ECLI:NL:RBGEL:2022:3244
Rechtbank Gelderland
- Voorlopige voorziening+bodemzaak
- Rechtspraak.nl
Beslissing op verzoek om voorlopige voorziening en beroep tegen last onder dwangsom met betrekking tot bestemmingsplan en gebruik van perceel
Op 27 juni 2022 heeft de voorzieningenrechter van de Rechtbank Gelderland uitspraak gedaan in een zaak waarin eiseres een voorlopige voorziening had verzocht tegen een last onder dwangsom die door het college van burgemeester en wethouders van de gemeente Apeldoorn was opgelegd. Deze last had betrekking op het beëindigen van het met het bestemmingsplan strijdige gebruik van een perceel en gebouw. De voorzieningenrechter heeft het verzoek om een voorlopige voorziening afgewezen, maar het beroep van eiseres gegrond verklaard.
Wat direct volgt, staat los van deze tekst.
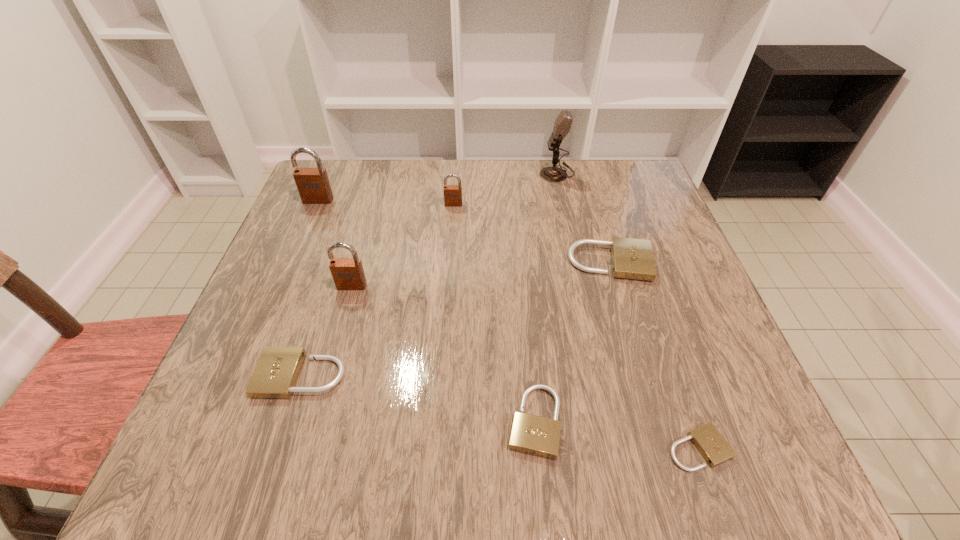 Identify the location of vacant space positioned 0.180m on the front-facing side of the second brown padlock from left to right. (330, 364).

At what (x,y) coordinates should I click in order to perform the action: click on vacant space positioned on the front-facing side of the smallest brown padlock. Please return your answer as a coordinate pair (x, y). Looking at the image, I should click on (448, 285).

Find the location of a particular element. The width and height of the screenshot is (960, 540). vacant region located 0.320m on the back of the farthest beige padlock is located at coordinates (x=583, y=168).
De rechtbank heeft het bestreden besluit vernietigd voor zover het de hoogte van de dwangsom betreft, en deze vastgesteld op € 10.000,- per overtreding met een maximum van € 100.000,-. De rechtbank oordeelde dat de last onder dwangsom in stand bleef, maar dat de hoogte niet proportioneel was vastgesteld. Eiseres had eerder bezwaar gemaakt tegen de last onder dwangsom, die was opgelegd om activiteiten die niet in overeenstemming waren met de verleende omgevingsvergunning te beëindigen. De voorzieningenrechter concludeerde dat er geen concreet zicht op legalisering was en dat de opgelegde last onder dwangsom gerechtvaardigd was, maar dat de hoogte ervan niet voldoende was gemotiveerd door het college. De uitspraak benadrukt de noodzaak voor bestuursorganen om bij het opleggen van lasten onder dwangsom een zorgvuldige afweging te maken van de hoogte en de omstandigheden van de overtreding.